All students can develop and deliver your 3-5-7-9. On a 3×5 card, have students write your department’s mission and goals in 7 sentences. They should practice delivering this message in less than 90 seconds as an elevator speech to promote what your department or production is all about. This 3-5-7-9 technique can be used to recruit students to the program or invite folks to come see your latest play. You can also use this strategy with Twitter by having students use 140 characters to tweet about the show or the program.
It is important to note that “Kid Power” does not mean you don’t make decisions. It is important to establish that student leadership is respected in your department but you are there to guide them and ensure their safety to prepare them to promote what is best for all students.
Using “Kid Power” doesn’t mean there won’t be teachable moments, times when you will need to intervene and hit the re-set button or that you will not need to re-direct students who make poor choices or choose to use their “power” for ill. However, the benefits of embracing “Kid Power” or student leadership far outweigh the risks and students are more prepared for post- graduation because of their experiences. Here are some of the ways embracing student leadership in theatre can better prepare your students:
- Having their abilities recognized by others is empowering, and the work students do in a leadership role is likely to be recognized and help them gain confidence.

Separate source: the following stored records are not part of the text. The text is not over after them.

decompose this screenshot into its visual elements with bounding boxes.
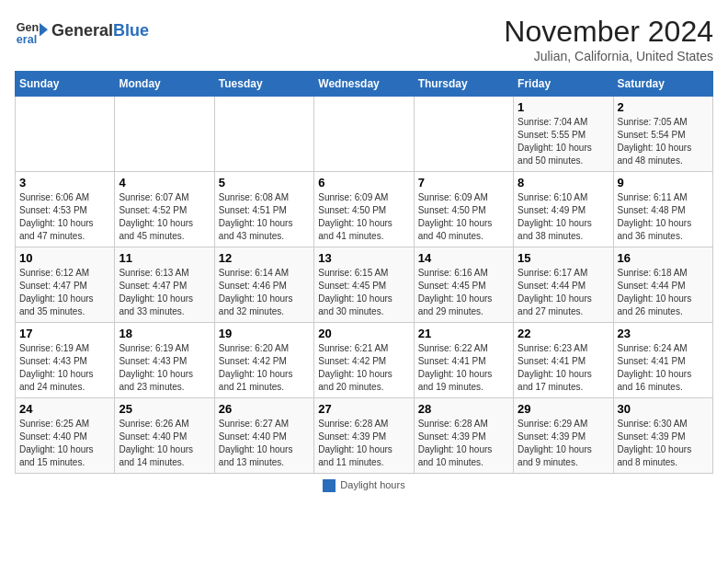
calendar-cell: 24Sunrise: 6:25 AM Sunset: 4:40 PM Dayli…: [16, 398, 115, 474]
day-info: Sunrise: 6:15 AM Sunset: 4:45 PM Dayligh…: [318, 267, 409, 318]
legend: Daylight hours: [15, 479, 713, 492]
day-number: 11: [119, 251, 210, 265]
header-row: Sunday Monday Tuesday Wednesday Thursday…: [16, 72, 713, 97]
day-info: Sunrise: 7:05 AM Sunset: 5:54 PM Dayligh…: [618, 116, 709, 167]
calendar-cell: 12Sunrise: 6:14 AM Sunset: 4:46 PM Dayli…: [214, 247, 313, 323]
day-number: 14: [418, 251, 509, 265]
calendar-cell: 21Sunrise: 6:22 AM Sunset: 4:41 PM Dayli…: [414, 323, 513, 398]
day-number: 16: [618, 251, 709, 265]
calendar-body: 1Sunrise: 7:04 AM Sunset: 5:55 PM Daylig…: [16, 97, 713, 474]
calendar-cell: 7Sunrise: 6:09 AM Sunset: 4:50 PM Daylig…: [414, 172, 513, 247]
calendar-cell: 26Sunrise: 6:27 AM Sunset: 4:40 PM Dayli…: [214, 398, 313, 474]
day-number: 5: [219, 176, 310, 190]
day-info: Sunrise: 6:09 AM Sunset: 4:50 PM Dayligh…: [418, 191, 509, 243]
day-number: 1: [518, 100, 609, 114]
calendar-cell: 15Sunrise: 6:17 AM Sunset: 4:44 PM Dayli…: [514, 247, 613, 323]
day-number: 15: [518, 251, 609, 265]
day-number: 3: [19, 176, 110, 190]
day-info: Sunrise: 6:22 AM Sunset: 4:41 PM Dayligh…: [418, 342, 509, 394]
calendar-cell: 3Sunrise: 6:06 AM Sunset: 4:53 PM Daylig…: [16, 172, 115, 247]
calendar-cell: 18Sunrise: 6:19 AM Sunset: 4:43 PM Dayli…: [115, 323, 214, 398]
day-info: Sunrise: 6:17 AM Sunset: 4:44 PM Dayligh…: [518, 267, 609, 318]
day-info: Sunrise: 6:26 AM Sunset: 4:40 PM Dayligh…: [119, 418, 210, 469]
day-number: 12: [219, 251, 310, 265]
calendar-cell: 30Sunrise: 6:30 AM Sunset: 4:39 PM Dayli…: [613, 398, 712, 474]
day-number: 23: [618, 327, 709, 340]
col-friday: Friday: [514, 72, 613, 97]
calendar-cell: 27Sunrise: 6:28 AM Sunset: 4:39 PM Dayli…: [314, 398, 414, 474]
calendar-cell: 25Sunrise: 6:26 AM Sunset: 4:40 PM Dayli…: [115, 398, 214, 474]
calendar-cell: [314, 97, 414, 172]
day-info: Sunrise: 6:27 AM Sunset: 4:40 PM Dayligh…: [219, 418, 310, 469]
day-number: 17: [19, 327, 110, 340]
calendar-week-4: 17Sunrise: 6:19 AM Sunset: 4:43 PM Dayli…: [16, 323, 713, 398]
calendar-cell: 23Sunrise: 6:24 AM Sunset: 4:41 PM Dayli…: [613, 323, 712, 398]
calendar-cell: 22Sunrise: 6:23 AM Sunset: 4:41 PM Dayli…: [514, 323, 613, 398]
calendar-cell: 5Sunrise: 6:08 AM Sunset: 4:51 PM Daylig…: [214, 172, 313, 247]
logo: Gen eral GeneralBlue: [15, 15, 149, 48]
logo-text-line1: GeneralBlue: [51, 21, 149, 41]
calendar-table: Sunday Monday Tuesday Wednesday Thursday…: [15, 71, 713, 474]
calendar-cell: [214, 97, 313, 172]
day-number: 13: [318, 251, 409, 265]
day-info: Sunrise: 6:24 AM Sunset: 4:41 PM Dayligh…: [618, 342, 709, 394]
day-number: 2: [618, 100, 709, 114]
day-info: Sunrise: 6:14 AM Sunset: 4:46 PM Dayligh…: [219, 267, 310, 318]
day-info: Sunrise: 6:07 AM Sunset: 4:52 PM Dayligh…: [119, 191, 210, 243]
day-info: Sunrise: 6:18 AM Sunset: 4:44 PM Dayligh…: [618, 267, 709, 318]
calendar-cell: 13Sunrise: 6:15 AM Sunset: 4:45 PM Dayli…: [314, 247, 414, 323]
calendar-week-5: 24Sunrise: 6:25 AM Sunset: 4:40 PM Dayli…: [16, 398, 713, 474]
calendar-cell: 20Sunrise: 6:21 AM Sunset: 4:42 PM Dayli…: [314, 323, 414, 398]
calendar-week-3: 10Sunrise: 6:12 AM Sunset: 4:47 PM Dayli…: [16, 247, 713, 323]
day-number: 6: [318, 176, 409, 190]
day-info: Sunrise: 6:13 AM Sunset: 4:47 PM Dayligh…: [119, 267, 210, 318]
day-info: Sunrise: 6:23 AM Sunset: 4:41 PM Dayligh…: [518, 342, 609, 394]
day-info: Sunrise: 6:30 AM Sunset: 4:39 PM Dayligh…: [618, 418, 709, 469]
day-number: 4: [119, 176, 210, 190]
logo-icon: Gen eral: [15, 15, 48, 48]
day-info: Sunrise: 6:20 AM Sunset: 4:42 PM Dayligh…: [219, 342, 310, 394]
day-number: 9: [618, 176, 709, 190]
day-number: 29: [518, 402, 609, 416]
day-info: Sunrise: 6:19 AM Sunset: 4:43 PM Dayligh…: [19, 342, 110, 394]
calendar-cell: 4Sunrise: 6:07 AM Sunset: 4:52 PM Daylig…: [115, 172, 214, 247]
day-info: Sunrise: 6:28 AM Sunset: 4:39 PM Dayligh…: [418, 418, 509, 469]
calendar-cell: 2Sunrise: 7:05 AM Sunset: 5:54 PM Daylig…: [613, 97, 712, 172]
day-info: Sunrise: 6:06 AM Sunset: 4:53 PM Dayligh…: [19, 191, 110, 243]
calendar-cell: 1Sunrise: 7:04 AM Sunset: 5:55 PM Daylig…: [514, 97, 613, 172]
calendar-cell: 9Sunrise: 6:11 AM Sunset: 4:48 PM Daylig…: [613, 172, 712, 247]
day-number: 25: [119, 402, 210, 416]
day-info: Sunrise: 6:08 AM Sunset: 4:51 PM Dayligh…: [219, 191, 310, 243]
calendar-cell: [16, 97, 115, 172]
day-number: 26: [219, 402, 310, 416]
day-info: Sunrise: 6:28 AM Sunset: 4:39 PM Dayligh…: [318, 418, 409, 469]
day-info: Sunrise: 6:11 AM Sunset: 4:48 PM Dayligh…: [618, 191, 709, 243]
calendar-cell: 6Sunrise: 6:09 AM Sunset: 4:50 PM Daylig…: [314, 172, 414, 247]
calendar-cell: 17Sunrise: 6:19 AM Sunset: 4:43 PM Dayli…: [16, 323, 115, 398]
month-title: November 2024: [504, 15, 713, 49]
day-info: Sunrise: 6:29 AM Sunset: 4:39 PM Dayligh…: [518, 418, 609, 469]
location: Julian, California, United States: [504, 49, 713, 63]
day-info: Sunrise: 6:16 AM Sunset: 4:45 PM Dayligh…: [418, 267, 509, 318]
calendar-cell: 14Sunrise: 6:16 AM Sunset: 4:45 PM Dayli…: [414, 247, 513, 323]
calendar-cell: 10Sunrise: 6:12 AM Sunset: 4:47 PM Dayli…: [16, 247, 115, 323]
day-number: 22: [518, 327, 609, 340]
calendar-cell: 8Sunrise: 6:10 AM Sunset: 4:49 PM Daylig…: [514, 172, 613, 247]
calendar-cell: 16Sunrise: 6:18 AM Sunset: 4:44 PM Dayli…: [613, 247, 712, 323]
title-block: November 2024 Julian, California, United…: [504, 15, 713, 63]
calendar-cell: 28Sunrise: 6:28 AM Sunset: 4:39 PM Dayli…: [414, 398, 513, 474]
col-monday: Monday: [115, 72, 214, 97]
calendar-week-2: 3Sunrise: 6:06 AM Sunset: 4:53 PM Daylig…: [16, 172, 713, 247]
calendar-cell: [115, 97, 214, 172]
svg-text:eral: eral: [17, 33, 37, 46]
page-header: Gen eral GeneralBlue November 2024 Julia…: [15, 15, 713, 63]
col-sunday: Sunday: [16, 72, 115, 97]
day-number: 7: [418, 176, 509, 190]
calendar-header: Sunday Monday Tuesday Wednesday Thursday…: [16, 72, 713, 97]
calendar-cell: 29Sunrise: 6:29 AM Sunset: 4:39 PM Dayli…: [514, 398, 613, 474]
col-saturday: Saturday: [613, 72, 712, 97]
col-tuesday: Tuesday: [214, 72, 313, 97]
calendar-week-1: 1Sunrise: 7:04 AM Sunset: 5:55 PM Daylig…: [16, 97, 713, 172]
day-info: Sunrise: 6:25 AM Sunset: 4:40 PM Dayligh…: [19, 418, 110, 469]
calendar-cell: [414, 97, 513, 172]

- Public speaking plays a major role in many careers today. You teach your students to speak with confidence and poise to diverse groups about your department’s mission and goals (running warm-ups, reflections, critiques, planning, 3-5-7-9, etc.). Diplomacy skills and persuasion tactics are applicable to almost any career.
- Student leaders aren’t only responsible for themselves – they also have extended responsibilities that affect a wide range of people. Leaders of a group must not only make sure that tasks get done, but that all members of the department are performing to the best of their abilities. If someone doesn’t follow through on a task, leaders make sure that, ultimately, the task is completed. This responsibility can be a lesson on how to hold others accountable.
- A play is the ultimate collaborative project. Student leaders must learn to establish priorities and compromise when necessary. Success occurs when the integrity of the production is maintained and everyone involved feels valued and empowered. This form of negotiation is invaluable for helping any group meet its goals, including professional teams in the workforce.
- A strong leader is one whose management skills become second nature. Leaders must oversee operational tasks, make budgets, prioritize workloads, build consensus and perform other executive duties as necessary. Students will likely make mistakes, but learning how to handle them now, through play production and with you as a safety net, can better prepare them for college or the workforce.
- Student leaders have many obligations to meet while maintaining a full course load and attending to other personal responsibilities. It will take some creative problem-solving to get everything done and keep life in balance. Leadership experiences allow students to hone multitasking abilities that future job and life responsibility demands.
- College recruiters and employers recognize the responsibilities that student leaders take on, and they respect the initiative it shows to be a leader a play production. With leadership experience on their resume, they are more likely to get the attention of a recruiter or hiring manager. A student leadership role is also a great talking point during interviews.
Happy New Year! and best wishes for a “Kid Power”-ed semester. Your leadership and extra effort with your students means they are not only becoming well rounded theatrical professionals but they are also honing skills and techniques that empower them to be successful in learning and in life. Enjoy the partnership with your students and celebrate the promise of new beginnings!